Supplied material:
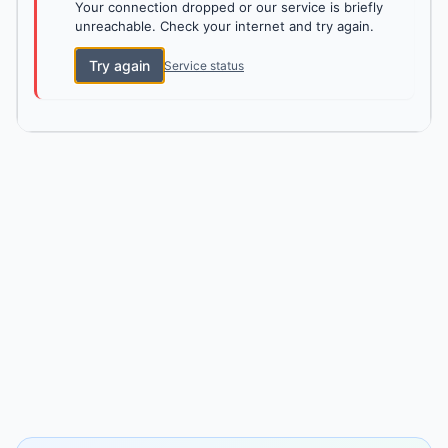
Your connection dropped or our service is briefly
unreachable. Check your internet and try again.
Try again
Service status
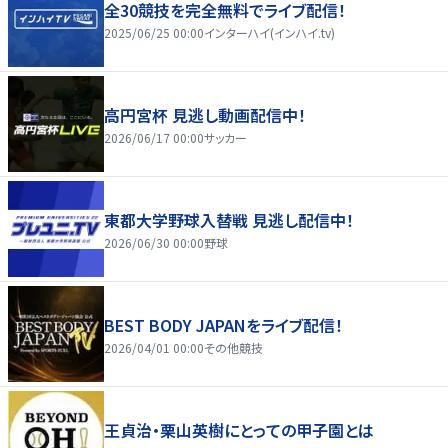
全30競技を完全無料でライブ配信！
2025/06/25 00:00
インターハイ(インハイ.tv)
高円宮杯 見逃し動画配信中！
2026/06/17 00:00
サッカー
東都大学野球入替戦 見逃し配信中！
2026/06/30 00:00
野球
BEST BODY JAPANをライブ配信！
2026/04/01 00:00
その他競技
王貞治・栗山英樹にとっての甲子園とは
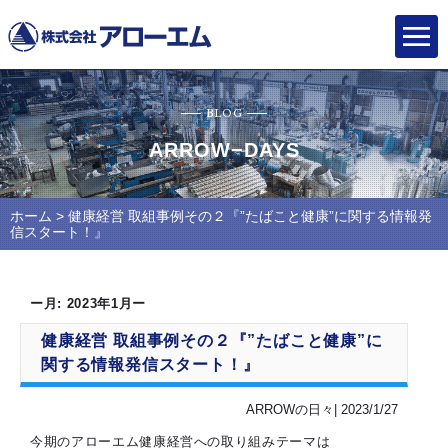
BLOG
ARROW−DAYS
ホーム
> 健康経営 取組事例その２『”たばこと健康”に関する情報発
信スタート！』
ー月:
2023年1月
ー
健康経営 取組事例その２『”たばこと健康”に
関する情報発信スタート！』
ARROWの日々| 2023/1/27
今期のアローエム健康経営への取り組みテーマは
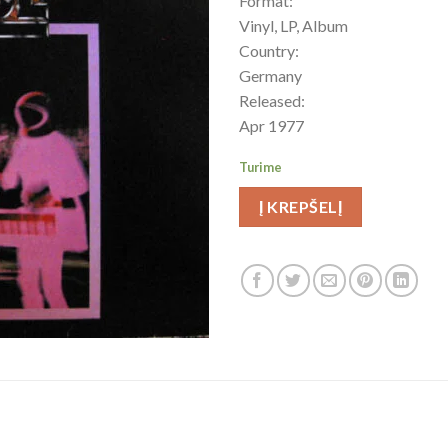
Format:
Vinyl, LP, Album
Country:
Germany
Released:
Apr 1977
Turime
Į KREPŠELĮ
...
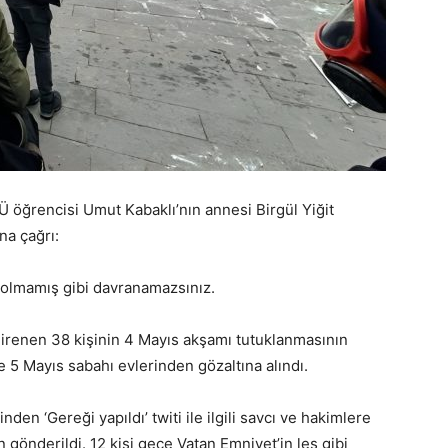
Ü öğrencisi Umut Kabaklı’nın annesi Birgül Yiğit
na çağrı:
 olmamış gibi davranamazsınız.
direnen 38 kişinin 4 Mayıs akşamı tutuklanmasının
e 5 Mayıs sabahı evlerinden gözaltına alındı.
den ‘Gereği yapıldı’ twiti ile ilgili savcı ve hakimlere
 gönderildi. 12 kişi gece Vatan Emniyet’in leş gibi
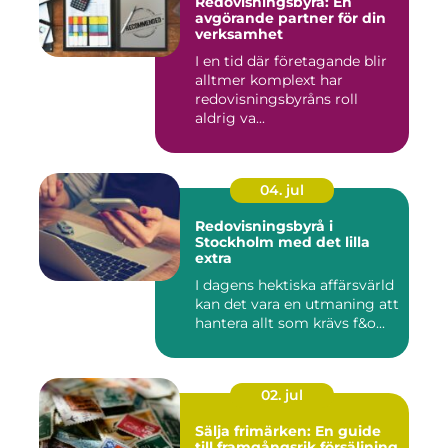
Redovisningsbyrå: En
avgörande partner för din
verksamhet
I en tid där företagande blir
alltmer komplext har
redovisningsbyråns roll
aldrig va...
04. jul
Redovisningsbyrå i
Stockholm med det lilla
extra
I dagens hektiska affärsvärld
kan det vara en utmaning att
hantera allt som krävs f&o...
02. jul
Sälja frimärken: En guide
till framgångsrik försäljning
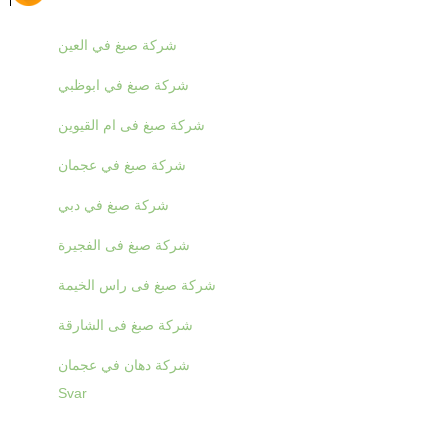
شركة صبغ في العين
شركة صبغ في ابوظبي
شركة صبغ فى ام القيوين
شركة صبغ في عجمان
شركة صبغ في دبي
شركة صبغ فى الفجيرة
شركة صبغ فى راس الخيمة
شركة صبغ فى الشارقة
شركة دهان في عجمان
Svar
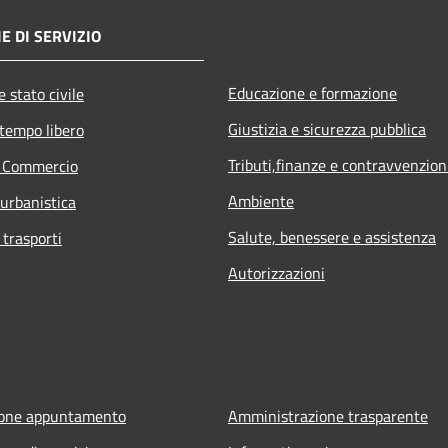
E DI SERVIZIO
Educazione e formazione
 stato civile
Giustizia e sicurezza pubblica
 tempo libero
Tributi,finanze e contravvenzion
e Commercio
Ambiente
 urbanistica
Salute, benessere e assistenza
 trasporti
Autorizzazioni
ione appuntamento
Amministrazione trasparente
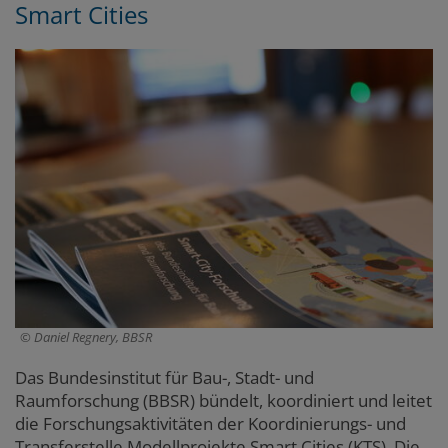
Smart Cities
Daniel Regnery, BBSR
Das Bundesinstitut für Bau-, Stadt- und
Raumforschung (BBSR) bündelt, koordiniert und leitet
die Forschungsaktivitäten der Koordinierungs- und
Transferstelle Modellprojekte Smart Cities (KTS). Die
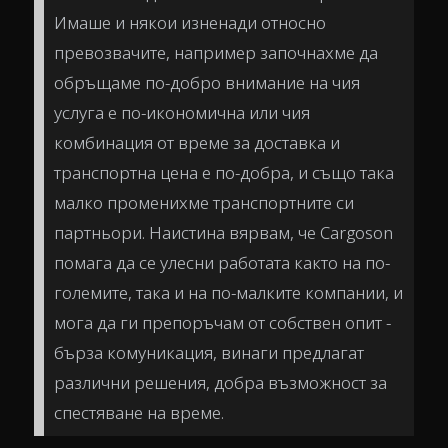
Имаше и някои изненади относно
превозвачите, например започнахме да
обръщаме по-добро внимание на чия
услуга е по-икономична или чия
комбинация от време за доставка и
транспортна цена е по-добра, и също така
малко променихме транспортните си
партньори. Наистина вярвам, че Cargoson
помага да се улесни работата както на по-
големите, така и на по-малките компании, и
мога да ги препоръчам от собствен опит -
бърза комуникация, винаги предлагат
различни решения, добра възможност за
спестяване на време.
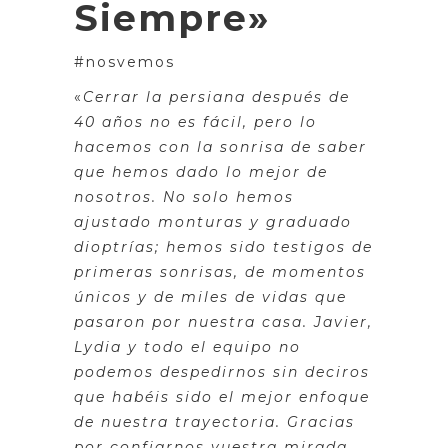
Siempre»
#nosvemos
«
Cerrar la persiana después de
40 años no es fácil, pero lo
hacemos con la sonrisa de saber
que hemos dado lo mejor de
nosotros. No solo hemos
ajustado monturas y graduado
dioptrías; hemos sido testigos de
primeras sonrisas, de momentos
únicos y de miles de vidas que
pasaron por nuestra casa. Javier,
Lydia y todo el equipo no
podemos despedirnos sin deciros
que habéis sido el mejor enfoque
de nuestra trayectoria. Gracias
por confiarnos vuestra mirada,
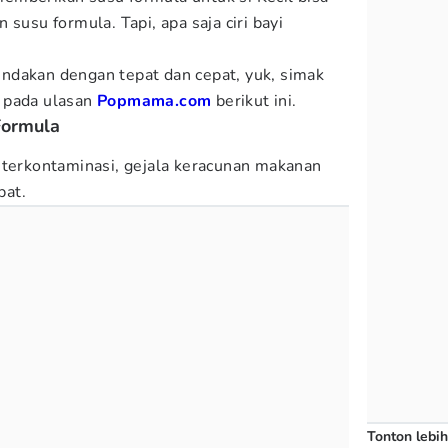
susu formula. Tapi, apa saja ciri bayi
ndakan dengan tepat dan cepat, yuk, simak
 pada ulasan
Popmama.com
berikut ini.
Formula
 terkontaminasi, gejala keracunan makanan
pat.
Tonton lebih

Task to complete: Leave the pictures out, and transcribe exactly the lines above starting at the one that contains "I en tid där företagande blir" and ending at the one that contains "شركة صبغ في عجمان".

Solution to this problem:
I en tid där företagande blir
alltmer komplext har
redovisningsbyråns roll
aldrig va...
04. jul
Redovisningsbyrå i
Stockholm med det lilla
extra
I dagens hektiska affärsvärld
kan det vara en utmaning att
hantera allt som krävs f&o...
02. jul
Sälja frimärken: En guide
till framgångsrik försäljning
شركة صبغ في العين
شركة صبغ في ابوظبي
شركة صبغ فى ام القيوين
شركة صبغ في عجمان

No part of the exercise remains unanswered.